Transcribed page contents
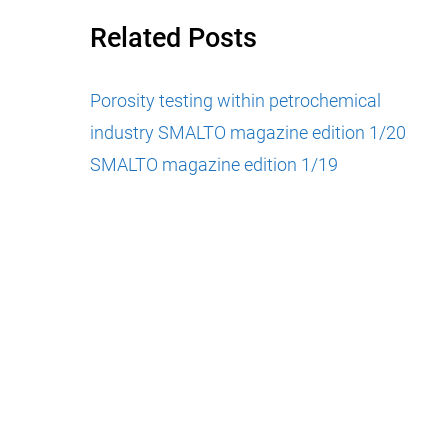
Related Posts
Porosity testing within petrochemical
industry
SMALTO magazine edition 1/20
SMALTO magazine edition 1/19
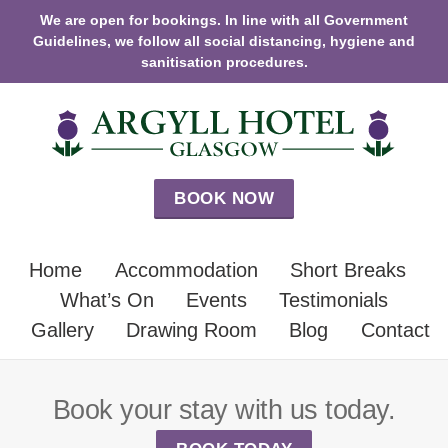
We are open for bookings. In line with all Government
Guidelines, we follow all social distancing, hygiene and
sanitisation procedures.
BOOK NOW
Home
Accommodation
Short Breaks
What’s On
Events
Testimonials
Gallery
Drawing Room
Blog
Contact
Book your stay with us today.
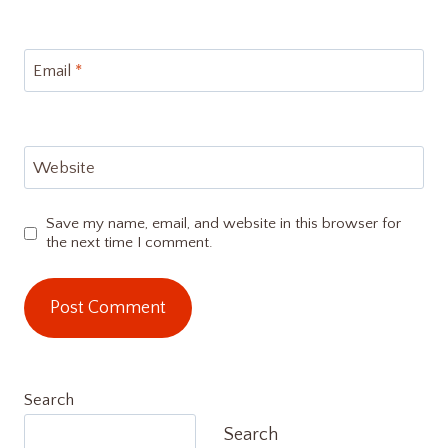
Email
*
Website
Save my name, email, and website in this browser for
the next time I comment.
Search
Search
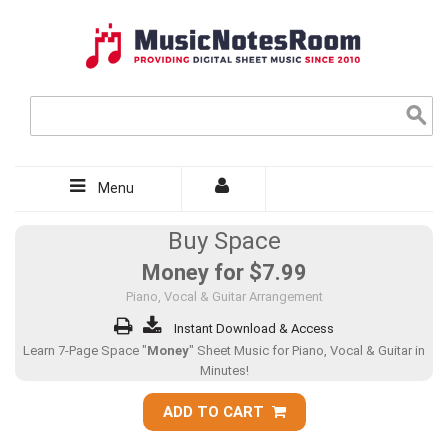
Menu
Buy Space
Money for
$7.99
Piano, Vocal & Guitar Arrangement
Instant Download & Access
Learn 7-Page Space "
Money
" Sheet Music for Piano, Vocal & Guitar in
Minutes!
ADD TO CART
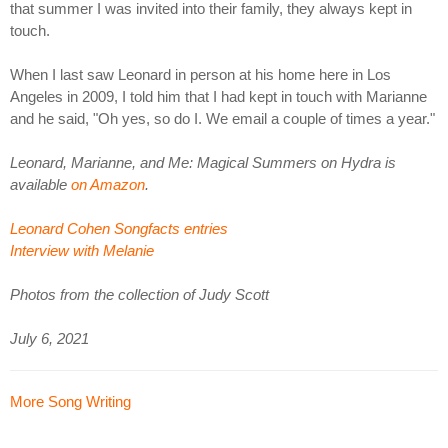
that summer I was invited into their family, they always kept in
touch.
When I last saw Leonard in person at his home here in Los
Angeles in 2009, I told him that I had kept in touch with Marianne
and he said, "Oh yes, so do I. We email a couple of times a year."
Leonard, Marianne, and Me: Magical Summers on Hydra is
available
on Amazon
.
Leonard Cohen Songfacts entries
Interview with Melanie
Photos from the collection of Judy Scott
July 6, 2021
More Song Writing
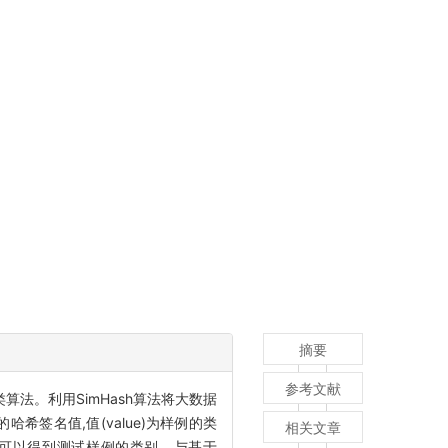
摘要
参考文献
类算法。利用SimHash算法将大数据
哈希签名值,值(value)为样例的类
相关文章
票,即可以得到测试样例的类别。与基于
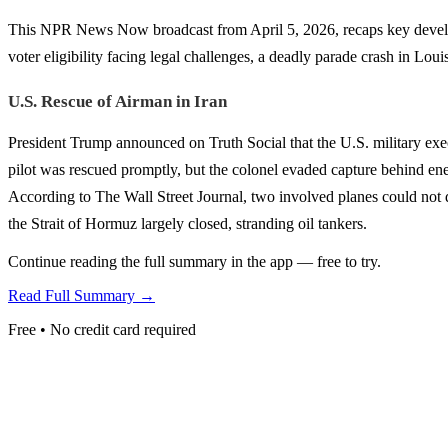
This NPR News Now broadcast from April 5, 2026, recaps key developme
voter eligibility facing legal challenges, a deadly parade crash in Lou
U.S. Rescue of Airman in Iran
President Trump announced on Truth Social that the U.S. military exec
pilot was rescued promptly, but the colonel evaded capture behind enemy
According to The Wall Street Journal, two involved planes could not de
the Strait of Hormuz largely closed, stranding oil tankers.
Continue reading the full summary in the app — free to try.
Read Full Summary →
Free • No credit card required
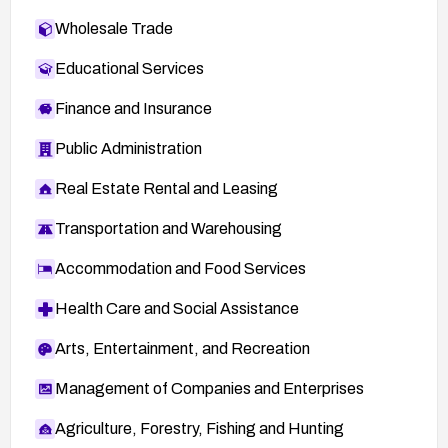
Wholesale Trade
Educational Services
Finance and Insurance
Public Administration
Real Estate Rental and Leasing
Transportation and Warehousing
Accommodation and Food Services
Health Care and Social Assistance
Arts, Entertainment, and Recreation
Management of Companies and Enterprises
Agriculture, Forestry, Fishing and Hunting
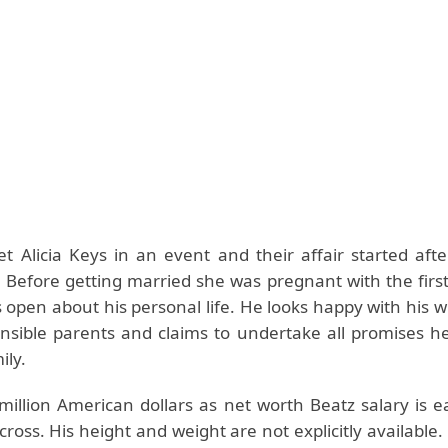
t Alicia Keys in an event and their affair started afte
. Before getting married she was pregnant with the firs
 open about his personal life. He looks happy with his w
nsible parents and claims to undertake all promises 
ily.
million American dollars as net worth Beatz salary is e
cross. His height and weight are not explicitly available.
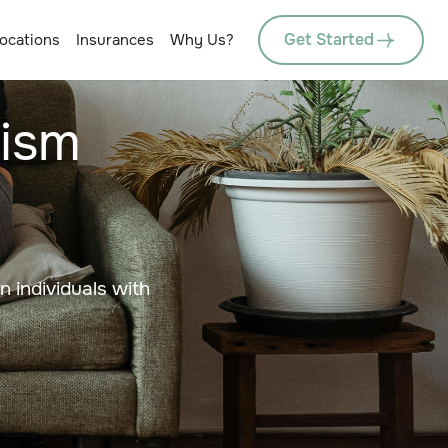
Get Started
ocations
Insurances
Why Us?
tism
in individuals with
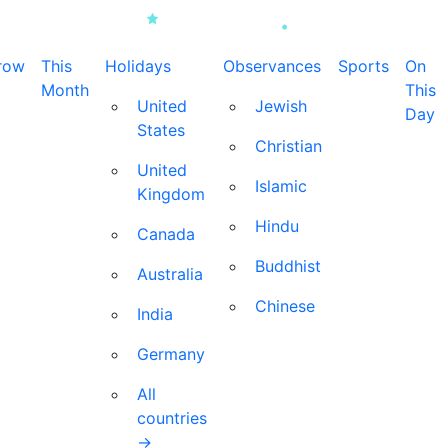
row
This
Holidays
Observances
Sports
On
Month
This
United
Jewish
Day
States
Christian
United
Islamic
Kingdom
Hindu
Canada
Buddhist
Australia
Chinese
India
Germany
All
countries
→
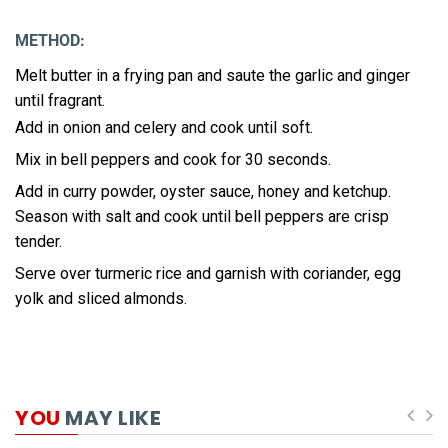
METHOD:
Melt butter in a frying pan and saute the garlic and ginger
until fragrant.
Add in onion and celery and cook until soft.
Mix in bell peppers and cook for 30 seconds.
Add in curry powder, oyster sauce, honey and ketchup.
Season with salt and cook until bell peppers are crisp
tender.
Serve over turmeric rice and garnish with coriander, egg
yolk and sliced almonds.
YOU
MAY LIKE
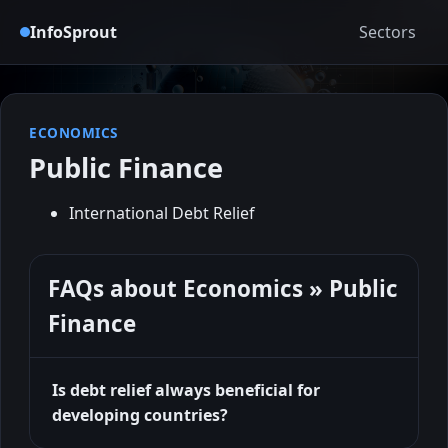
InfoSprout
Sectors
ECONOMICS
Public Finance
International Debt Relief
FAQs about Economics » Public
Finance
Is debt relief always beneficial for
developing countries?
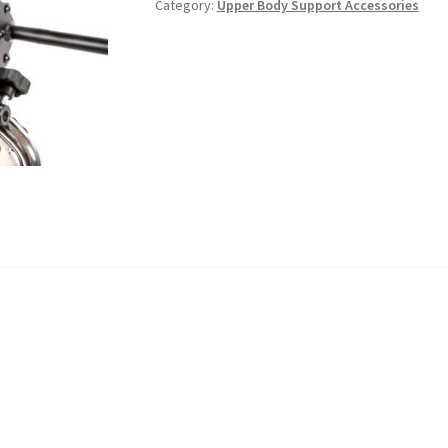
Category:
Upper Body Support Accessories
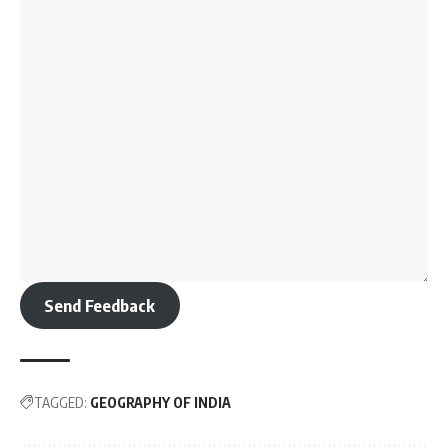
Send Feedback
TAGGED:
GEOGRAPHY OF INDIA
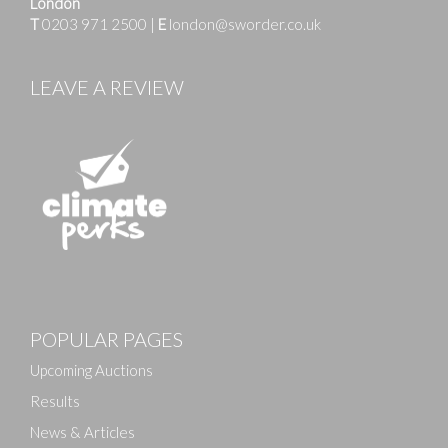
London
T
0203 971 2500
|
E
london@sworder.co.uk
LEAVE A REVIEW
POPULAR PAGES
Upcoming Auctions
Results
News & Articles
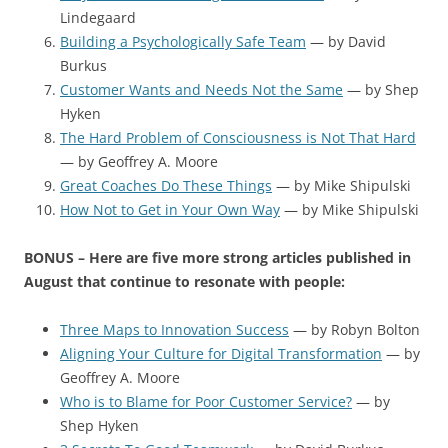
Lindegaard
Building a Psychologically Safe Team
— by David
Burkus
Customer Wants and Needs Not the Same
— by Shep
Hyken
The Hard Problem of Consciousness is Not That Hard
— by Geoffrey A. Moore
Great Coaches Do These Things
— by Mike Shipulski
How Not to Get in Your Own Way
— by Mike Shipulski
BONUS – Here are five more strong articles published in
August that continue to resonate with people:
Three Maps to Innovation Success
— by Robyn Bolton
Aligning Your Culture for Digital Transformation
— by
Geoffrey A. Moore
Who is to Blame for Poor Customer Service?
— by
Shep Hyken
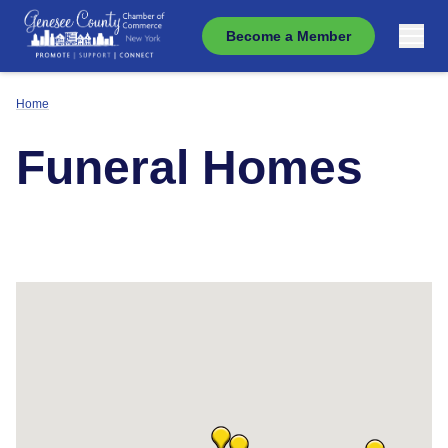
Become a Member
Home
Funeral Homes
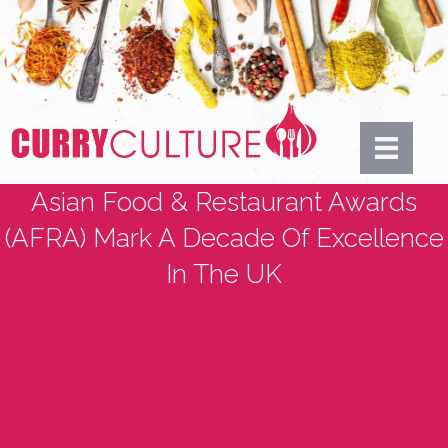
Asian Food & Restaurant Awards
(AFRA) Mark A Decade Of Excellence
In The UK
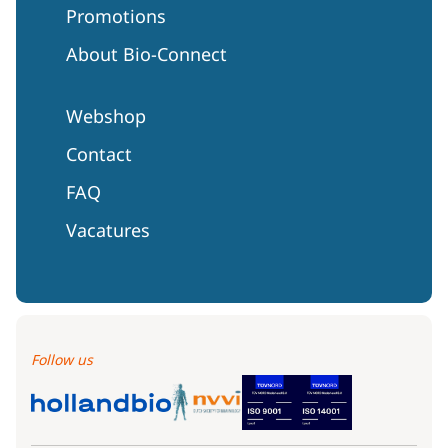
Promotions
About Bio-Connect
Webshop
Contact
FAQ
Vacatures
Follow us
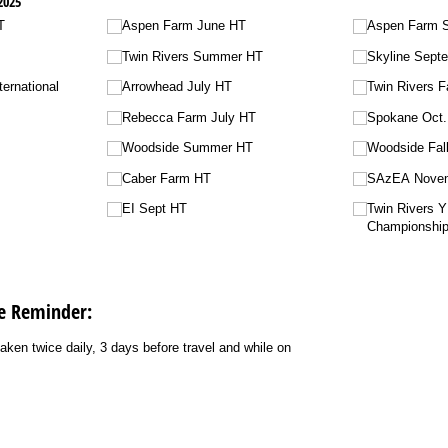
2025
T
Aspen Farm June HT
Aspen Farm 
Twin Rivers Summer HT
Skyline Sept
ternational
Arrowhead July HT
Twin Rivers Fa
Rebecca Farm July HT
Spokane Oct
Woodside Summer HT
Woodside Fall
Caber Farm HT
SAzEA Nove
EI Sept HT
Twin Rivers 
Championshi
e Reminder:
ken twice daily, 3 days before travel and while on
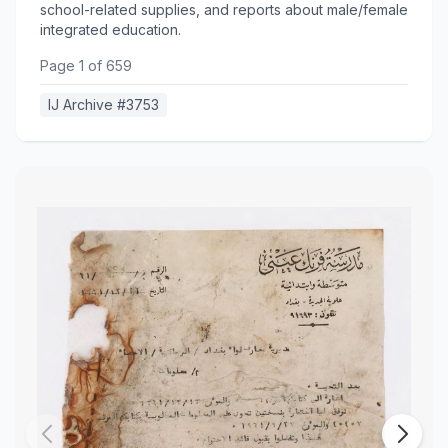
school-related supplies, and reports about male/female
integrated education.
Page
1
of
659
IJ Archive #
3753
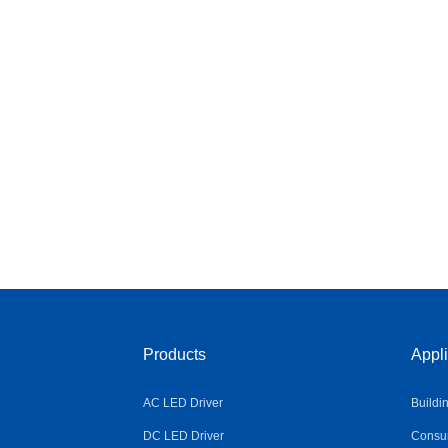
Products
Appli
AC LED Driver
Buildi
DC LED Driver
Consum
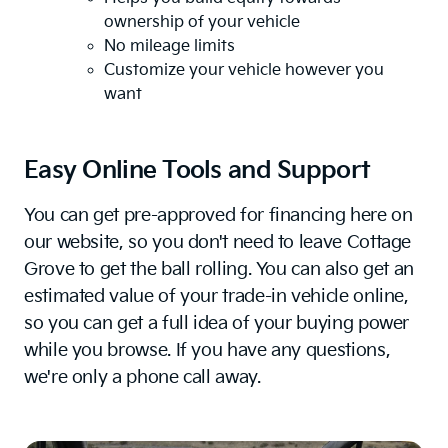
ownership of your vehicle
No mileage limits
Customize your vehicle however you
want
Easy Online Tools and Support
You can get pre-approved for financing here on
our website, so you don't need to leave Cottage
Grove to get the ball rolling. You can also get an
estimated value of your trade-in vehicle online,
so you can get a full idea of your buying power
while you browse. If you have any questions,
we're only a phone call away.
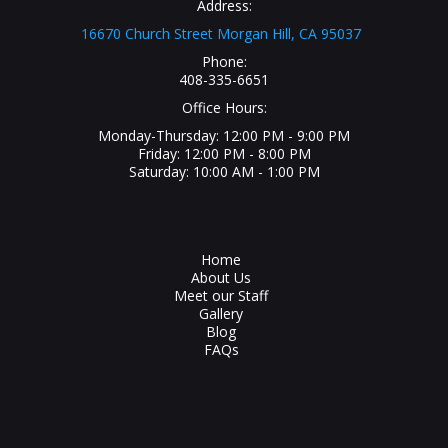
Address:
16670 Church Street Morgan Hill, CA 95037
Phone:
408-335-6651
Office Hours:
Monday-Thursday: 12:00 PM - 9:00 PM
Friday: 12:00 PM - 8:00 PM
Saturday: 10:00 AM - 1:00 PM
Home
About Us
Meet our Staff
Gallery
Blog
FAQs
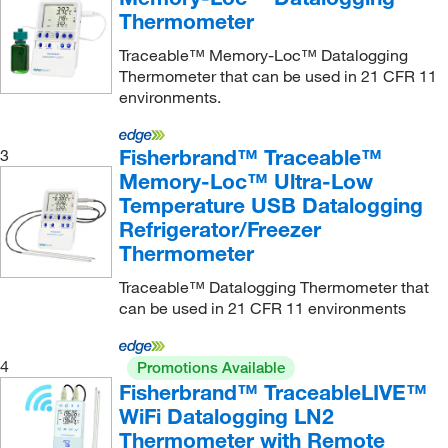
Instrumart
(3)
Thermometer
Iworx Systems Inc
(1)
Traceable™ Memory-Loc™ Datalogging
J Kem Scientific Inc
(1)
Thermometer that can be used in 21 CFR 11
environments.
Johnstone Supply
(3)
Jorgensen Labs
(1)
Fisherbrand™ Traceable™
3
Julabo USA Inc
(3)
Memory-Loc™ Ultra-Low
Temperature USB Datalogging
Konica Minolta Sensing America
(1)
Refrigerator/Freezer
KSE Scientific
(1)
Thermometer
Lascar Electronics Inc
(50)
Traceable™ Datalogging Thermometer that
Lauda Brinkmann Lp
(1)
can be used in 21 CFR 11 environments
Leica Biosystems
(1)
4
Promotions Available
Leneta Company Inc
(4)
Fisherbrand™ TraceableLIVE™
MadgeTech Inc
(21)
WiFi Datalogging LN2
Manco
(1)
Thermometer with Remote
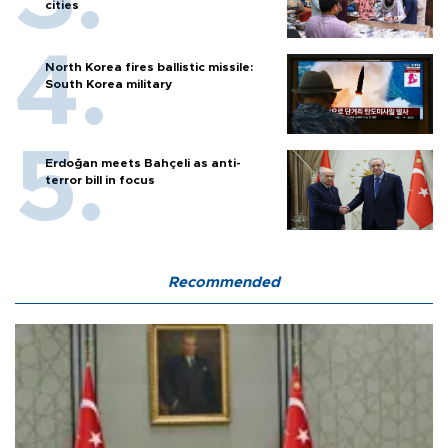
cities
North Korea fires ballistic missile:
South Korea military
Erdoğan meets Bahçeli as anti-
terror bill in focus
Recommended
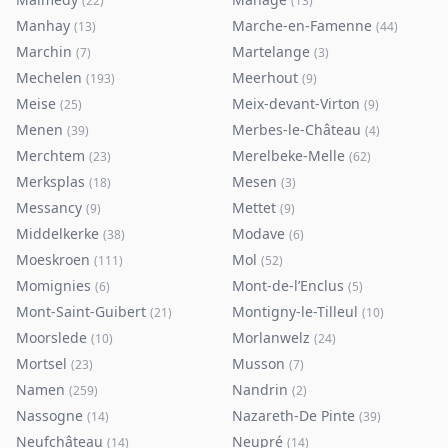
(
22
)
(
13
)
Manhay
Marche-en-Famenne
(
13
)
(
44
)
Marchin
Martelange
(
7
)
(
3
)
Mechelen
Meerhout
(
193
)
(
9
)
Meise
Meix-devant-Virton
(
25
)
(
9
)
Menen
Merbes-le-Château
(
39
)
(
4
)
Merchtem
Merelbeke-Melle
(
23
)
(
62
)
Merksplas
Mesen
(
18
)
(
3
)
Messancy
Mettet
(
9
)
(
9
)
Middelkerke
Modave
(
38
)
(
6
)
Moeskroen
Mol
(
111
)
(
52
)
Momignies
Mont-de-l’Enclus
(
6
)
(
5
)
Mont-Saint-Guibert
Montigny-le-Tilleul
(
21
)
(
10
)
Moorslede
Morlanwelz
(
10
)
(
24
)
Mortsel
Musson
(
23
)
(
7
)
Namen
Nandrin
(
259
)
(
2
)
Nassogne
Nazareth-De Pinte
(
14
)
(
39
)
Neufchâteau
Neupré
(
14
)
(
14
)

ABOUT THIS TASK.
Locate the word "bell" in the data above. Copy every line carrying it.

PROBLEM SOLUTION.
Mix in bell peppers and cook for 30 seconds.
Season with salt and cook until bell peppers are crisp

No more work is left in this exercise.